Another goal of Glare Engine is to give the users all the tools they need to create scenes and visualize its performance without the need of opening an IDE or the terminal. For this sake the engine also has its own terminal and performance tab. The logs from the terminal will be dumped to a log.txt file, this helps users debug their applications and also provides more in depth information in case of a crash.
Lastly Glare Engine also implements PBR (Physically Based Rendering), which is a computer graphics approach that aims to achieve photorealism.
Fig 1.5. Post-process editor window
Fig 1.6. Performance window
Fig 1.6¡7 Console output
Throughout the development of the engine, we have had different material APIs. From the very basic to the one we have right now that tries to get close to how UE4 works with its materials from C++.

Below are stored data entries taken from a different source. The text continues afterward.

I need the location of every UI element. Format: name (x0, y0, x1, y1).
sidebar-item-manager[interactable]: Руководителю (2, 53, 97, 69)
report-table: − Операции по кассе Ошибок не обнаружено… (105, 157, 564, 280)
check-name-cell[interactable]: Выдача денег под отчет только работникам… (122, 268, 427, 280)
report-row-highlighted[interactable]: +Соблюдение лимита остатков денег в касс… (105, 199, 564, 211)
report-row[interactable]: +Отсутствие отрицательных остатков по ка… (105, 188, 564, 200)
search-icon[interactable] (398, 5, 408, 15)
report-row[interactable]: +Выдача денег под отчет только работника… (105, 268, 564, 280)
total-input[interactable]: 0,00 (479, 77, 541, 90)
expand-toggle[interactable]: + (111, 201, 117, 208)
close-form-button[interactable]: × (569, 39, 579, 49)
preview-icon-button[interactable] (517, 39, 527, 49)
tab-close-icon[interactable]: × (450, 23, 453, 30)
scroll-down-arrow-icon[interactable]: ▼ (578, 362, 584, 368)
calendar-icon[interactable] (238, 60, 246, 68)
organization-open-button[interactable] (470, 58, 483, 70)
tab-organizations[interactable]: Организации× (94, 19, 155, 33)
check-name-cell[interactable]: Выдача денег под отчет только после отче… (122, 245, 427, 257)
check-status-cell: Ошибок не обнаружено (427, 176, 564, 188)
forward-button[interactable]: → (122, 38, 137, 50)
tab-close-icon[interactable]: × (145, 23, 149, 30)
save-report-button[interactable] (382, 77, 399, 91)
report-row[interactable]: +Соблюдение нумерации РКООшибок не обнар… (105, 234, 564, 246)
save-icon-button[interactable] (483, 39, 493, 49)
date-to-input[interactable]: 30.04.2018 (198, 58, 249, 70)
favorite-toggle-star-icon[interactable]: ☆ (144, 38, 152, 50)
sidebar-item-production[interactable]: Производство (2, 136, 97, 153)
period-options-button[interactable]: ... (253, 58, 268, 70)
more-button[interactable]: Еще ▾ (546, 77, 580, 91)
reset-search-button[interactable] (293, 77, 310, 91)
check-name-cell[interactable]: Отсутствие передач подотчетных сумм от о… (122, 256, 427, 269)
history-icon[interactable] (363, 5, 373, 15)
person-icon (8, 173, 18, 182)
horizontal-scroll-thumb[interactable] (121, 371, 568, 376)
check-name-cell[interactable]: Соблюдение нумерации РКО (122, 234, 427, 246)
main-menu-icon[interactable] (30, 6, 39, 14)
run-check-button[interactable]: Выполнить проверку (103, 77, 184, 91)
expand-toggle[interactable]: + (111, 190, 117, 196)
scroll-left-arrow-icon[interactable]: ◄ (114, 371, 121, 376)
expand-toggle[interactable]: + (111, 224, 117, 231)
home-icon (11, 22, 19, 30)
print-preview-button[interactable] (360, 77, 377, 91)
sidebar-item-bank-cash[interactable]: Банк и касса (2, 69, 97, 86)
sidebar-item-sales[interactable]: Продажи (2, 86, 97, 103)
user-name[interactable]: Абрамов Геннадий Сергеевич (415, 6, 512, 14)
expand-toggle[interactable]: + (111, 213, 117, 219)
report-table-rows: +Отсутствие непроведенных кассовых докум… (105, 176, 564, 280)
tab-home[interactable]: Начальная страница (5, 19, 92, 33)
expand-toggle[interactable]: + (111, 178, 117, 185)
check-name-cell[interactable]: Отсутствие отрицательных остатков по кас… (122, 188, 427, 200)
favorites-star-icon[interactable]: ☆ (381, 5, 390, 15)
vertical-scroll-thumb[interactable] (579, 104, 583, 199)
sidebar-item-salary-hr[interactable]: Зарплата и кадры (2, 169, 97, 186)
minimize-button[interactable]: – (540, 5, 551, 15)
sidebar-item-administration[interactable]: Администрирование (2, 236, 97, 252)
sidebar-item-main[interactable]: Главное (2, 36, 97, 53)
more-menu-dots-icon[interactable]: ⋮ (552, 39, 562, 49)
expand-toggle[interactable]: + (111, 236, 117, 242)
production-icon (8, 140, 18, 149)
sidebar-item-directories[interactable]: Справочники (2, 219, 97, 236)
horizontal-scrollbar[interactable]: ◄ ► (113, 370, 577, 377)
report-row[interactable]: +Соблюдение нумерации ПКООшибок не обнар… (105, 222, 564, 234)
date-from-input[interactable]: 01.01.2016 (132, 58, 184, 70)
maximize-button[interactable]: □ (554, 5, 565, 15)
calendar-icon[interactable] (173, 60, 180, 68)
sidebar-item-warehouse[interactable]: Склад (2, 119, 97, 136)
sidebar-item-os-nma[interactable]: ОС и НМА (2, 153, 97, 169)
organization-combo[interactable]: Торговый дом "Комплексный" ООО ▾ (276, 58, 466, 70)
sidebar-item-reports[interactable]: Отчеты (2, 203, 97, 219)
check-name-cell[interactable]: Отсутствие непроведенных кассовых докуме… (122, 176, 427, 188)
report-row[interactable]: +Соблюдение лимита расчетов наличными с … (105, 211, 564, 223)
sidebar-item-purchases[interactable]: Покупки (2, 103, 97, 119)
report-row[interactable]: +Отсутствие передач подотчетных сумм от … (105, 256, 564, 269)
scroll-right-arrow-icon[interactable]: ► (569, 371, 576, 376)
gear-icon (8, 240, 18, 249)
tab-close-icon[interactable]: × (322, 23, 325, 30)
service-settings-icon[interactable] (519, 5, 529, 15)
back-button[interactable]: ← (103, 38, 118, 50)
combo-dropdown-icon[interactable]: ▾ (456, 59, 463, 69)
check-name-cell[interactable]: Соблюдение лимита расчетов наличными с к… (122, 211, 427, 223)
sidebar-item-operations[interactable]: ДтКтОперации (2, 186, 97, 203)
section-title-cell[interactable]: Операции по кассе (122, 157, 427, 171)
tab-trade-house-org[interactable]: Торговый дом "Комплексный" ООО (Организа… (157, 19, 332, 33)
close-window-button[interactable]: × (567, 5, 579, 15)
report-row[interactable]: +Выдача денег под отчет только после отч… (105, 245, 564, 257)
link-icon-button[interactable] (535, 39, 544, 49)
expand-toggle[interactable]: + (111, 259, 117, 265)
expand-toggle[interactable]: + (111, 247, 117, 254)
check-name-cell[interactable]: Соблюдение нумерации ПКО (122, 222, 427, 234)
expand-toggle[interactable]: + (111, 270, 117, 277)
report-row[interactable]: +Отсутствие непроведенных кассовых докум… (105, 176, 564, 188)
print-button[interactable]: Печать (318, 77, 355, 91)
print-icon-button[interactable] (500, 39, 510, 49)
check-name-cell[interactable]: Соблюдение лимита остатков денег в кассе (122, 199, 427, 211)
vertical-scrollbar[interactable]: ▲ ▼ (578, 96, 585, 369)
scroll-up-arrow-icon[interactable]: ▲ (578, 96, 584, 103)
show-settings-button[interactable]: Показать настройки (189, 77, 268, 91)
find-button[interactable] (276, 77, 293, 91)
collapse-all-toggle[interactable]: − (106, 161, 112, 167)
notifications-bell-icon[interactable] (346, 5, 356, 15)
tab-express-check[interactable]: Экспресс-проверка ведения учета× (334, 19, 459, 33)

At the beginning we had a material system that worked, but that it was hard to maintain and was not easy to add new materials. Due to this, we made a new material class. The new class was coded using C++ templates, in order to minimize code repetition and try to make a user usable API. We had 1 material class and each type of material inherited from the parent MaterialSettings class. In theory this was simple, you created a settings class for each different type of material you wanted, but when wanting to edit the settings in runtime, things started to be messy. In order to edit something, you first had to get the material id, then get the pointer to the material. After that, you had to take its settings, and cast it to your settings class in order to access its attributes. The code was not pretty for the end user so we had to make some changes.
Embracing the power of the templates, we made a new version of the materials. Since we are accustomed to UE4 and its material handling in C++, we tried to implement something that worked similarly for the end user.
Fig 2.1.1 Set float parameter on UE4
Fig 2.1.2 Set float parameter on Glare Engine
The new version of the materials works similarly to the 2.0 version, the main change is that the MaterialSettings class does not hold attributes that forces you to have to cast the class in order to access the settings. Instead, it has a SettingsDataManager attribute that holds and deals with all the types of possible attributes that a settings class might have. This class was also made using C++ templates in order to make a generalistic code.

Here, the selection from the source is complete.